Deadpool 2 ramps everything up to 11



Like any good comedy movie, Deadpool 2 is about more than just laughs. The soul of the film is certainly grounded in humour — from fourth-wall jokes to pop culture gags, bait-and-switch character plotlines, and even a fairly-well-hidden nod to Les Misérables, the entire film is a menagerie of punchlines that never leaves you hanging for more than a minute. But behind all of that, there’s a second story at work. That story is about love and loss, suffering and vengeance, Josh Brolin’s impossibly chiseled physique, and the human spirit’s capacity to endure.

The movie begins with the titular character blowing himself up — literally, not figuratively. I’m delighted to say that Deadpool 2 gets up to highway speeds within the first 20 minutes of the show, and maintains that velocity even into the credits. (Hint: watch them.) Now, like the first movie, the plot isn’t entirely something to write home about — it’s a little cliché, a little forgettable, and at times predictable. However, also like its predecessor, Deadpool 2 doesn’t focus on its plot — this is a movie that wants you to relax, kick back, and enjoy watching it all the way through, and in that respect it absolutely shines. If I could only put the magnifying glass on one attribute of the movie, it would have to be that Deadpool 2 simply has a splendid sense of pacing — no scene is too short or too long, and I can say with confidence the movie will never leave you feeling bored.

Having now successfully denounced the plot, it’s prime time to dip a toe into it. There is a story under all the madness that constitutes the majority of Deadpool 2’s appeal; the latter half of the film follows the (anti?)heroes racing against time to stop another character from making the choices that will lead him down the path of villainy.

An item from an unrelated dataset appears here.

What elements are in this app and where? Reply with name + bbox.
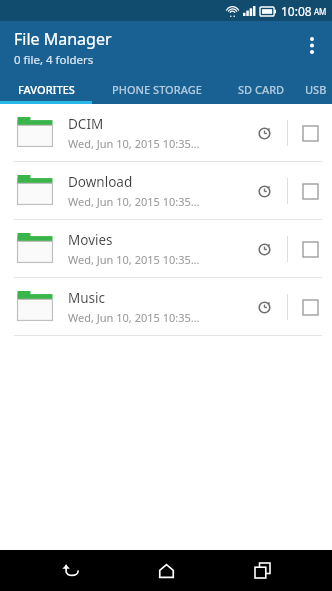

I won’t spoil the specifics, but when that teddy bear finally regains its colours, you should know that you’re at Deadpool 2’s arc equivalent to the first movie’s “Four or Five Moments” speech, the significance of which might make more sense once you’ve seen both. There is a story about how anger leads to hate and how hate leads to suffering nestled in with the rest of the plot, but you might have to dig a little bit to find it.

While Ryan Reynolds, Morena Baccarin, and everyone else that survived the first movie make a return for the sequel, you might not notice (or even believe until you read the credits) the absolute plethora of additional actors on the roster this time around: Alan Tudyk (another star from Firefly) shows up in the early show alongside Matt Damon, Brad Pitt becomes visible (pun intended, you’ll get it later) for an entire eight frames of screentime, Terry Crews (not soliciting for Old Spice) plays the aptly named Bedlam, and Bill Skarsgård, well known for his role as Pennywise the Clown in 2017’s IT, features as a side character. The list goes on from here, but I don’t want to spoil all of it for you. At least, not yet.

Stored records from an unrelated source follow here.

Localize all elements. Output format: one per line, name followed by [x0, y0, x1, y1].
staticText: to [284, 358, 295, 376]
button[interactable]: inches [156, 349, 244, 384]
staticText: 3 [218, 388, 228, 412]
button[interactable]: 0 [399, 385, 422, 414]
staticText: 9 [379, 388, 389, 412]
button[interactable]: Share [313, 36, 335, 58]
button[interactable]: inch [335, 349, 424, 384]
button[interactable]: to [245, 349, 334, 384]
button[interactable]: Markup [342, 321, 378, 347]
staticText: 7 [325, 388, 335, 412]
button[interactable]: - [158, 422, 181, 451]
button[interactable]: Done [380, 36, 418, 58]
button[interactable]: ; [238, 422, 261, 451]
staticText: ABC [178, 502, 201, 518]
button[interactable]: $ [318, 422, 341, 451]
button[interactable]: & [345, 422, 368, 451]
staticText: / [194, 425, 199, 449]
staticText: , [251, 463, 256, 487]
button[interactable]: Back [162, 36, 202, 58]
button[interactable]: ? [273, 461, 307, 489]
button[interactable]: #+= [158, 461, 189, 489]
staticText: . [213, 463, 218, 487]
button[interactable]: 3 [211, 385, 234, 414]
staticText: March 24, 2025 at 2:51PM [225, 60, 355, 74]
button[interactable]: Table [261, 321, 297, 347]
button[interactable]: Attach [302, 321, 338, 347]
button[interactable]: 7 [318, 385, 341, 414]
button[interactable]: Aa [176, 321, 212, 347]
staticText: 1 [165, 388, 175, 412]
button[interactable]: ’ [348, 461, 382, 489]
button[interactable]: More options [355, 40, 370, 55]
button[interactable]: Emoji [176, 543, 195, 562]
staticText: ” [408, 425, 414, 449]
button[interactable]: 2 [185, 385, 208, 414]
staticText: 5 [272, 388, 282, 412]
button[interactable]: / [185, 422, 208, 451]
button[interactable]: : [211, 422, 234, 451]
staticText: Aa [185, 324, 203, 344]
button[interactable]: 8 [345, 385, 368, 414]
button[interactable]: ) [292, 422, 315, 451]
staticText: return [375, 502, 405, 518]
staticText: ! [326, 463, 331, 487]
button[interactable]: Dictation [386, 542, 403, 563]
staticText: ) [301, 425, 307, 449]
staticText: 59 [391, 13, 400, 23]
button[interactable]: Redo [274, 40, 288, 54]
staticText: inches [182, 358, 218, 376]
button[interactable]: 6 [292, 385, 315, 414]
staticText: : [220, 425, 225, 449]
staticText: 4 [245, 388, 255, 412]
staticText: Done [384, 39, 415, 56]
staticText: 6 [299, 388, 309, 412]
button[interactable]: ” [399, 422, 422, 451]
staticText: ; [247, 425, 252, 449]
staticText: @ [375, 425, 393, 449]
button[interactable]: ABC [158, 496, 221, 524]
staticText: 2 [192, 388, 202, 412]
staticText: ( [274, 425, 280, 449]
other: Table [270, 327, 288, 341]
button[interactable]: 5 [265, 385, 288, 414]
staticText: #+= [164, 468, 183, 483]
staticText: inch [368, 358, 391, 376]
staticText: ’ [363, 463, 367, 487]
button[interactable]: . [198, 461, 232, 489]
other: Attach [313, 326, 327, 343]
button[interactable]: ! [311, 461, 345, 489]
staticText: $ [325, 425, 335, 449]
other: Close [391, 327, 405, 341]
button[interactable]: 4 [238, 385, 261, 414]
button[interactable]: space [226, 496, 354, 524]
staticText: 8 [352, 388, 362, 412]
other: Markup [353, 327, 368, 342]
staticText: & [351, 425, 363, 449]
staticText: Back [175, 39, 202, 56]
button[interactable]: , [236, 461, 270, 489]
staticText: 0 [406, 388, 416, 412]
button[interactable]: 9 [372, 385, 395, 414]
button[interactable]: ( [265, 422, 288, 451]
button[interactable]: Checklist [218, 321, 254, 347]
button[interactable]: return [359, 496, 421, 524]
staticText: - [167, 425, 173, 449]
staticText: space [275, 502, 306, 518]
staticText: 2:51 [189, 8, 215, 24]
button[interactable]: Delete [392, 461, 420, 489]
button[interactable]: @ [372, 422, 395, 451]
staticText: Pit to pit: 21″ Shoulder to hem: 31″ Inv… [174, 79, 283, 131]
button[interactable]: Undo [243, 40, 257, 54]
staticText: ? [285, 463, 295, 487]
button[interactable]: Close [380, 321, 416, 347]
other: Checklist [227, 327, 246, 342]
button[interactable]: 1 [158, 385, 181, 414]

With all things accounted for, Deadpool 2 isn’t going to teach you anything compelling about the human condition or challenge the moral pillars that hold up your world but it isn’t trying to. If that sort of flight is your fancy, catch me outside and we can talk about Apocalypse Now and Watchmen. However, if what you’re looking for is a Triple A movie with exceptional writing and an incomparable pace, then there’s nothing else that I could more highly recommend.

Did I mention that it’s also got a fantastic score, an opening sequence that is absolutely not parodying the 007 franchise, and more celebrity cameos than any self-respecting love story ought to have?